My work life is heavily dependent on computers and spreadsheets.
I try to keep computers out of my river life (except checking flows and chatting with all you fine folks).

Learned on my first GC trip: KISS!

16 days and 16 people seems easy: each person gets one day (dinner, breakfast and lunch). You have day #7, you plan menu, purchase groceries, carry on your boat, fix 3 meals, carry all leftovers and garbage from your 3 meals and then you are done! 

If you want to share the work, you can team with someone else or many others and do less work on more days.

If you have a passenger they would have day #8 so you can coordinate cooler storage. If you are solo you can coordinate cooler management with the people with days #6 or #8.

All grocery receipts are split by the whole group, so no advantage to bring P&J and no penalty to bring lobster. BTW we eat VERY well!

Any thing shorter than a GC trip, we make lunch BYO. All beverages but coffee are BYO.

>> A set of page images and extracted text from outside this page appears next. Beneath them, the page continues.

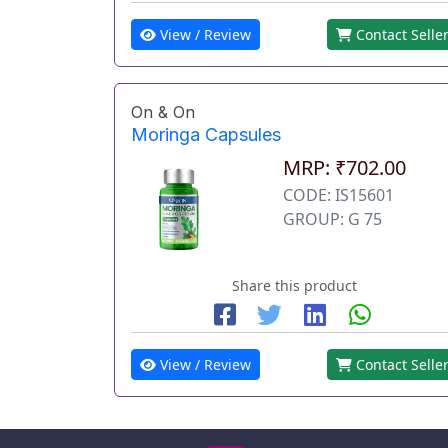
View / Review
Contact Selle
On & On
Moringa Capsules
MRP: ₹702.00
CODE: IS15601
GROUP: G 75
Share this product
View / Review
Contact Selle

All our trips are people who own their own boats. If you invite passengers, their gear and their food is on your boat. Typical GC trip would be 10 plus boats. Last MFS trip was 8 people/eight boats.

All group gear is split evenly by the number of boats.
If your boat is overloaded, you brought too many people, too much gear or too small of a boat, either way, its your problem, not mine.

KISS / YMMV


----------



## The Mogur

tylermacguire said:


> Thanks for posting this...It is very helpful! Would you be willing to share your spreadsheets???


There seems to be a demand here, and I'm a capitalist at heart. I'll have to think about what's the best way to market this. If I merely send out the spreadsheet, I'd have no way to prevent instant world-wide distribution, so that won't work. I'm thinking that I could offer the service for a fee based on the number of meals or days on a river trip. In any case, if I were to do that, I'd become a sponsoring advertiser on this site.

What would be a fair price? I'd send you the list of meals for you to choose from. You'd send me your selections. I'd return PDF files containing your individual meal sheets, plus shopping lists sorted according to the way you want to shop and pack.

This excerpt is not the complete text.